If August’s life were a movie, the soundtrack would be the low sounds of her mom, the clickity-clacking of her keyboard, or quiet mumbling as she searches for a document. Even when August quit helping with the case, when she moved out and mostly heard it over the phone, it was constant. A couple of thousand miles away, it’s like someone finally cut the score.

There’s a lot they have in common—maxed-out library cards, perpetual singlehood, affinity for Crystal Hot Sauce, encyclopedic knowledge of NOPD missing persons protocol. But the big difference between August and her mother? Suzette Landry hoards like nuclear winter is coming, and August very intentionally owns almost nothing.

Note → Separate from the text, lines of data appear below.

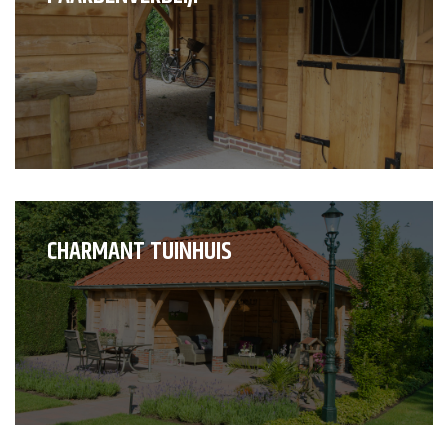
CHARMANT TUINHUIS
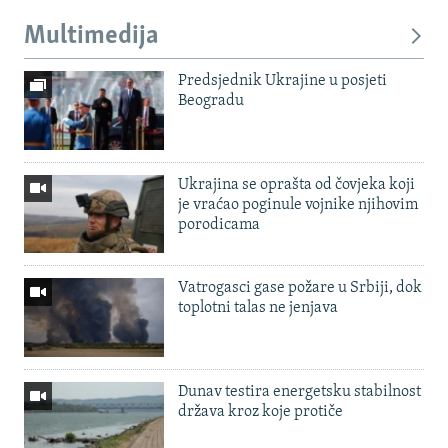
Multimedija
Predsjednik Ukrajine u posjeti
Beogradu
Ukrajina se oprašta od čovjeka koji
je vraćao poginule vojnike njihovim
porodicama
Vatrogasci gase požare u Srbiji, dok
toplotni talas ne jenjava
Dunav testira energetsku stabilnost
država kroz koje protiče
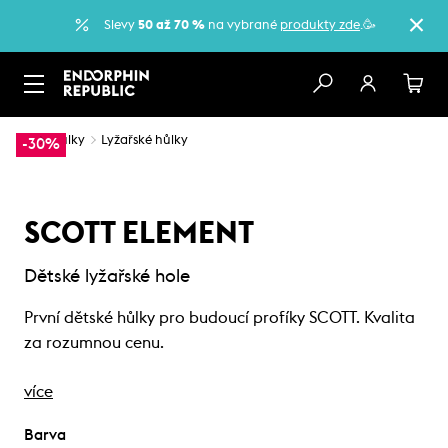
Slevy
50 až 70 %
na vybrané
produkty zde
.🥳
…
Hůlky
Lyžařské hůlky
-30%
SCOTT ELEMENT
Dětské lyžařské hole
První dětské hůlky pro budoucí profíky SCOTT. Kvalita
za rozumnou cenu.
více
Barva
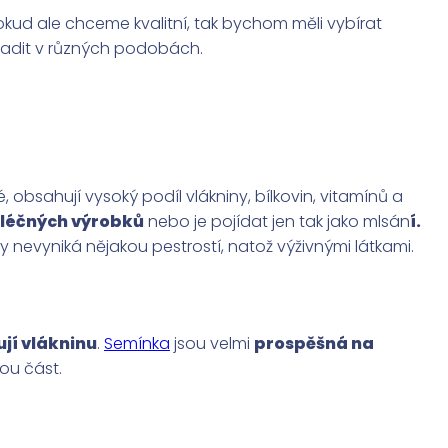
ud ale chceme kvalitní, tak bychom měli vybírat
zařadit v různých podobách.
, obsahují vysoký podíl vlákniny, bílkovin, vitamínů a
 mléčných výrobků
nebo je pojídat jen tak jako mlsán
í.
 nevyniká nějakou pestrostí, natož výživnými látkami.
jí vlákninu
.
Semínka
jsou velmi
prospěšná na
ou část.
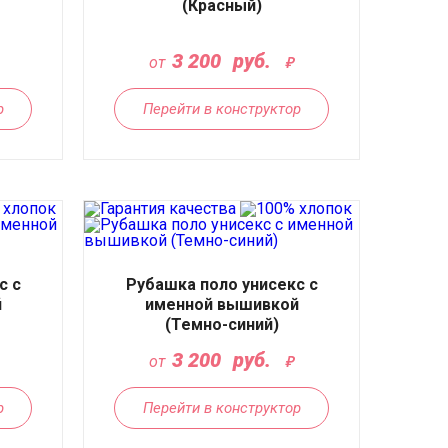
(Красный)
3 200
руб.
от
р
Перейти в конструктор
с с
Рубашка поло унисекс с
й
именной вышивкой
(Темно-синий)
3 200
руб.
от
р
Перейти в конструктор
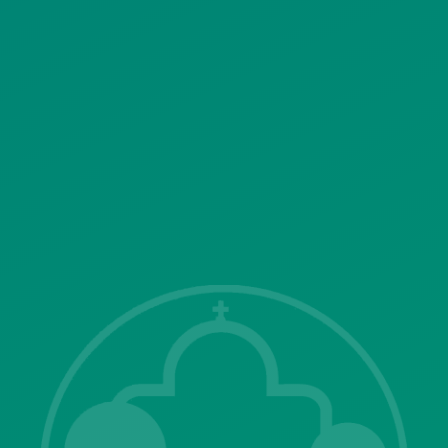
ΠΟΛΙΤΙΚΗ ΛΕΙΤΟΥΡΓΙΑΣ
ΣΥΣΤΗΜΑΤΟΣ ΒΙΝΤΕΟΕΠΙΤΗΡΗΣΗΣ
SITEMAP
ΓΝΩΣΤΟΠΟΙΗΣΕΙΣ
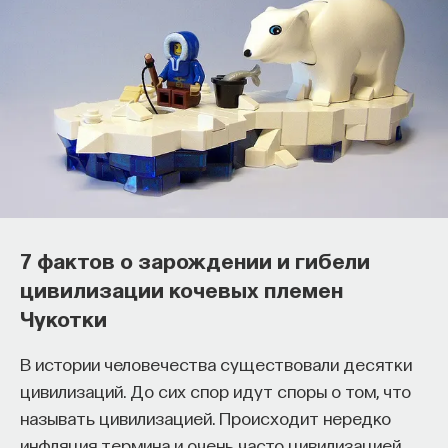
Основатель ПостНауки Ивар
7 фактов о зарождении и гибели
Максутов запускает сервис, который
цивилизации кочевых племен
поможет найти свою нишу
Чукотки
в глобальных deep tech и биотех
В истории человечества существовали десятки
компаниях
цивилизаций. До сих спор идут споры о том, что
В 2012 году
Ивар Максутов
создал проект
называть цивилизацией. Происходит нередко
ПостНаука, который дал голос учёным и навсегда
инфляция термина и очень часто цивилизацией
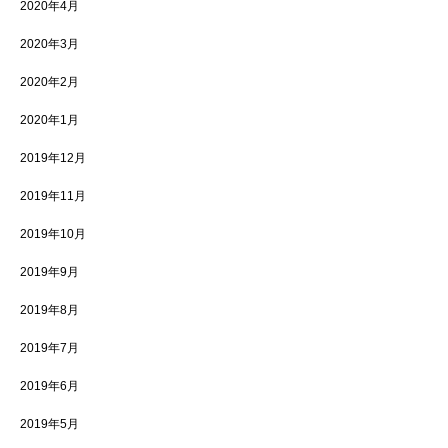
2020年4月
2020年3月
2020年2月
2020年1月
2019年12月
2019年11月
2019年10月
2019年9月
2019年8月
2019年7月
2019年6月
2019年5月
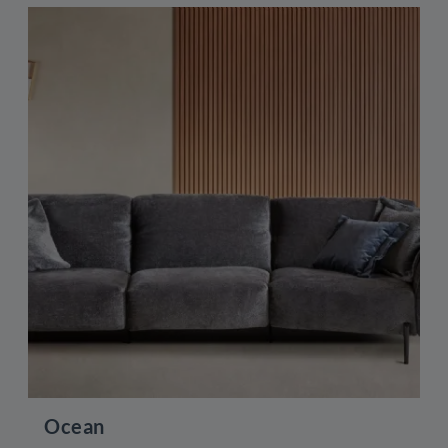
Ocean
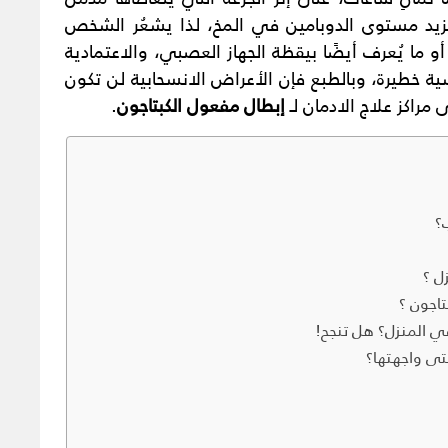
 يزيد مستوى الدوبامين في المخ، لذا يشعُر الشخص
و ما يُعرف أيضًا بيقظة الجهاز العصبي، والاعتمادية
سية خطيرة، وبالطبع فإن الأعراض الانسحابية لن تكون
مراكز علاج الادمان لـ
إبطال مفعول الكبتاجون
.
؟
ل ؟
اجون ؟
ي المنزل؟ هل تنجح!
تى واجهتها؟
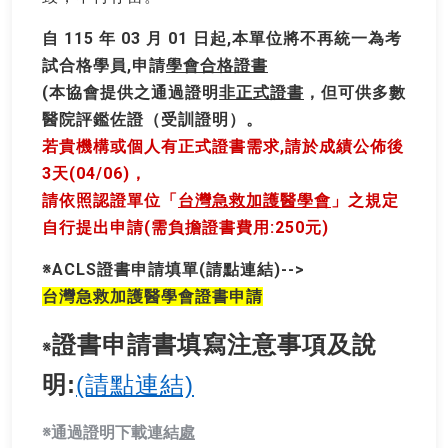
自 115 年 03 月 01 日起,本單位將不再統一為考
試合格學員,申請
學會合格證書
(本協會提供之通過證明
非正式證書
，但可供多數
醫院評鑑佐證（受訓證明）。
若貴機構或個人有正式證書需求,請於成績公佈後
3天(04/06)，
請依照認證單位「
台灣急救加護醫學會
」之規定
自行提出申請(需負擔證書費用:250元)
※ACLS證書申請填單(請點連結)-->
台灣急救加護醫學會證書申請
證書申請書填寫注意事項及說
※
明:
(請點連結)
※
通過證明下載連結
處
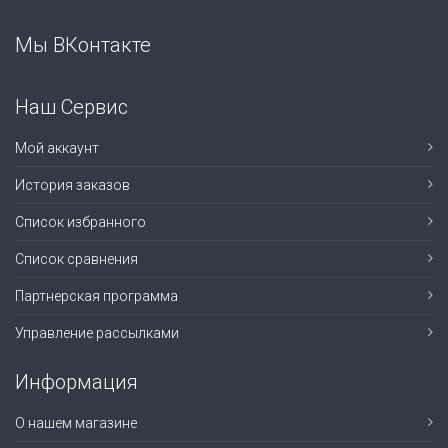
Мы ВКонтакте
Наш Сервис
Мой аккаунт
История заказов
Список избранного
Список сравнения
Партнерская программа
Управление рассылками
Информация
О нашем магазине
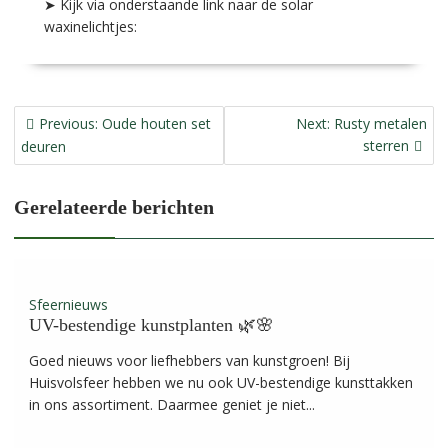
➤ Kijk via onderstaande link naar de solar
waxinelichtjes:
Bericht
Previous
Next
Previous:
Oude houten set
Next:
Rusty metalen
navigatie
post:
post:
sterren
deuren
Gerelateerde berichten
Sfeernieuws
UV-bestendige kunstplanten 🌿🌸
Goed nieuws voor liefhebbers van kunstgroen! Bij
Huisvolsfeer hebben we nu ook UV-bestendige kunsttakken
in ons assortiment. Daarmee geniet je niet...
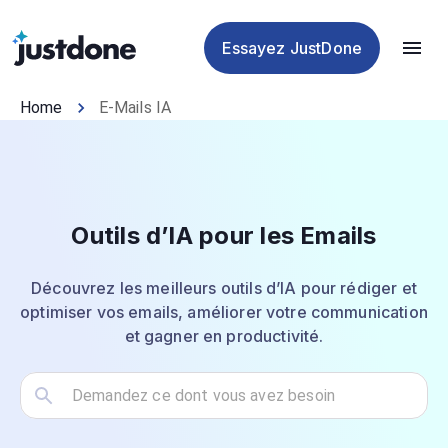
plagiat
d'IA
d'IA
IA
Essayez JustDone
Home
E-Mails IA
Outils d’IA pour les Emails
Découvrez les meilleurs outils d’IA pour rédiger et
optimiser vos emails, améliorer votre communication
et gagner en productivité.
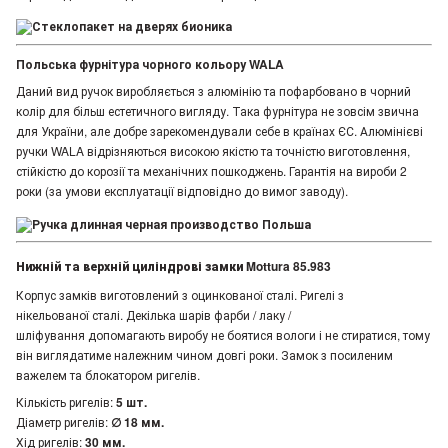
Польська фурнітура чорного кольору WALA
Даний вид ручок виробляється з алюмінію та пофарбовано в чорний
колір для більш естетичного вигляду. Така фурнітура не зовсім звична
для України, але добре зарекомендували себе в країнах ЄС. Алюмінієві
ручки WALA відрізняються високою якістю та точністю виготовлення,
стійкістю до корозії та механічних пошкоджень. Гарантія на вироби 2
роки (за умови експлуатації відповідно до вимог заводу).
Нижній та верхній циліндрові замки Mottura 85.983
Корпус замків виготовлений з оцинкованої сталі. Ригелі з
нікельованої сталі. Декілька шарів фарби / лаку /
шліфування допомагають виробу не боятися вологи і не стиратися, тому
він виглядатиме належним чином довгі роки. Замок з посиленим
важелем та блокатором ригелів.
Кількість ригелів:
5 шт.
Діаметр ригелів:
∅ 18 мм.
Хід ригелів:
30 мм.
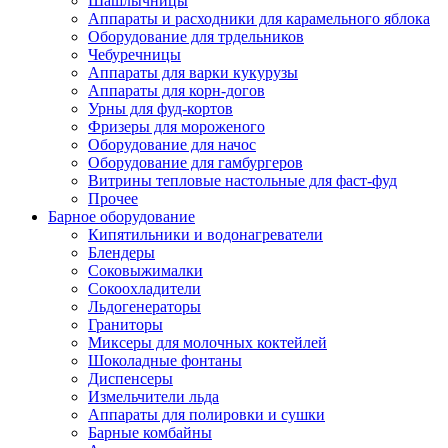
Шашлычницы
Аппараты и расходники для карамельного яблока
Оборудование для трдельников
Чебуречницы
Аппараты для варки кукурузы
Аппараты для корн-догов
Урны для фуд-кортов
Фризеры для мороженого
Оборудование для начос
Оборудование для гамбургеров
Витрины тепловые настольные для фаст-фуд
Прочее
Барное оборудование
Кипятильники и водонагреватели
Блендеры
Соковыжималки
Сокоохладители
Льдогенераторы
Граниторы
Миксеры для молочных коктейлей
Шоколадные фонтаны
Диспенсеры
Измельчители льда
Аппараты для полировки и сушки
Барные комбайны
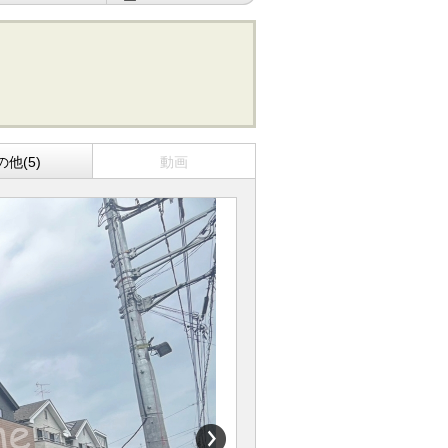
の他(5)
動画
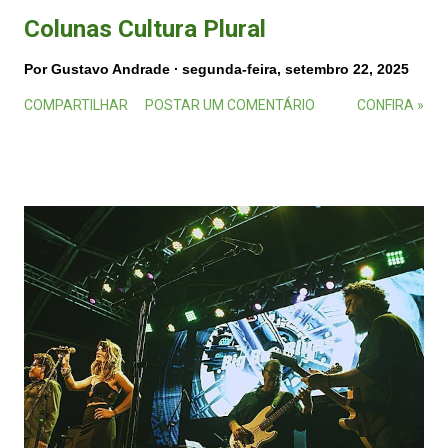
Colunas Cultura Plural
Por
Gustavo Andrade
segunda-feira, setembro 22, 2025
COMPARTILHAR
POSTAR UM COMENTÁRIO
CONFIRA »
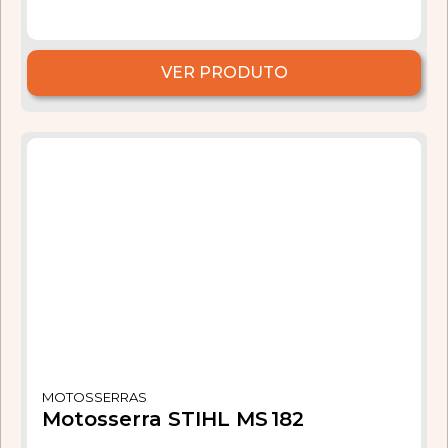
VER PRODUTO
MOTOSSERRAS
Motosserra STIHL MS 182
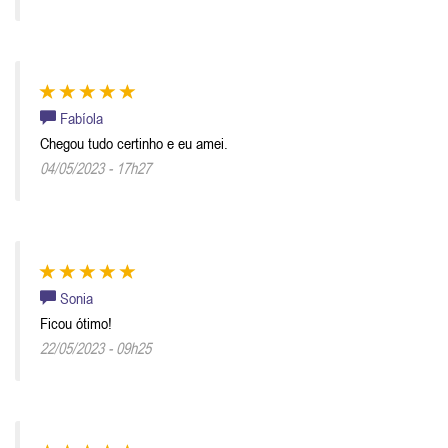
Fabíola
Chegou tudo certinho e eu amei.
04/05/2023 - 17h27
Sonia
Ficou ótimo!
22/05/2023 - 09h25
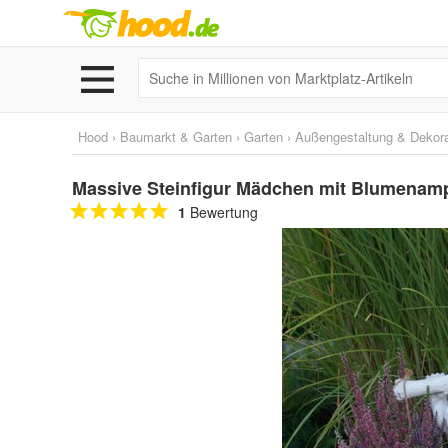
Hood
›
Baumarkt & Garten
›
Garten
›
Außengestaltung & Dekora
Massive Steinfigur Mädchen mit Blumenampe
1
Bewertung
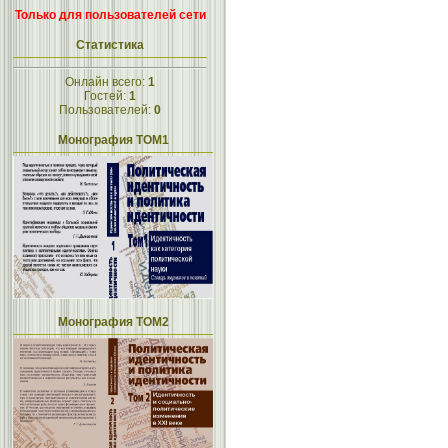
Только для пользователей сети
Статистика
Онлайн всего:
1
Гостей:
1
Пользователей:
0
Монография ТОМ1
Монография ТОМ2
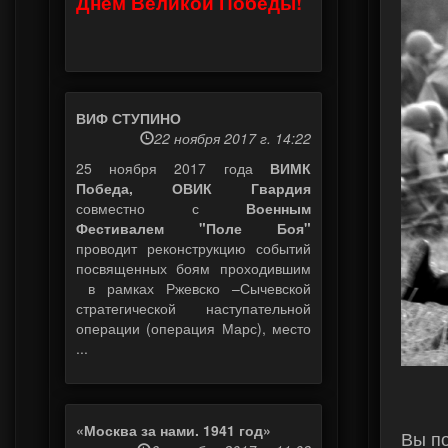
Днем Великой Победы!
ВИФ СТУПИНО
22 ноября 2017 г. 14:22
25 ноября 2017 года
ВИМК
Победа, ОВИК Гвардия
совместно с
Военным
Фестивалем "Поле Боя"
проводит реконструкцию событий
посвященных боям проходившим
в рамках Ржевско –Сычевской
стратегической наступательной
операции (операция Марс), место
...
«Москва за нами. 1941 год»
Вы п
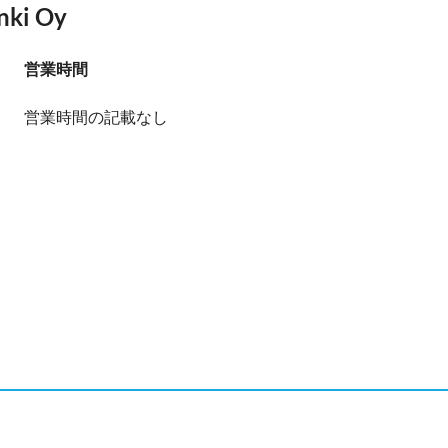
nki Oy
営業時間
営業時間の記載なし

She has five boxes. Five entire cardboard boxes to show for her life at twenty-three. Living like she’s on the run from the fucking FBI. Normal stuff.

She slides the last one into an empty corner, so they’re not cluttered together.

At the bottom of her purse, past her wallet and notepads and spare phone battery, is her pocketknife. The handle’s shaped like a fish, with a faded pink sticker in the shape of a heart, stuck on when she was seven—around the time she learned how to use it. Once she’s slashed the boxes open, her things settle into neat little stacks.